▶ ABOUT THIS TASK: Write out the records beneath this line exactly as they appear, minus any images.

(Beginning of RECORDS PROVIDED)

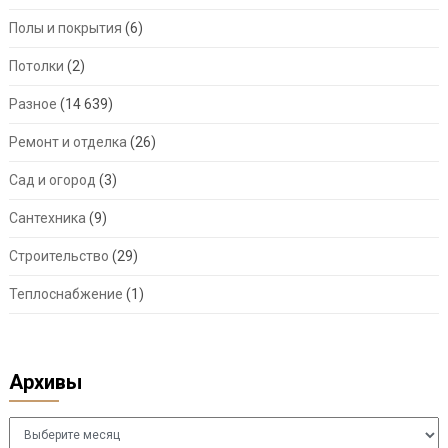
Полы и покрытия
(6)
Потолки
(2)
Разное
(14 639)
Ремонт и отделка
(26)
Сад и огород
(3)
Сантехника
(9)
Строительство
(29)
Теплоснабжение
(1)
Архивы
Архивы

(End of RECORDS PROVIDED)

▶ ANSWER FOR THIS EXERCISE:
Полы и покрытия
(6)
Потолки
(2)
Разное
(14 639)
Ремонт и отделка
(26)
Сад и огород
(3)
Сантехника
(9)
Строительство
(29)
Теплоснабжение
(1)
Архивы
Архивы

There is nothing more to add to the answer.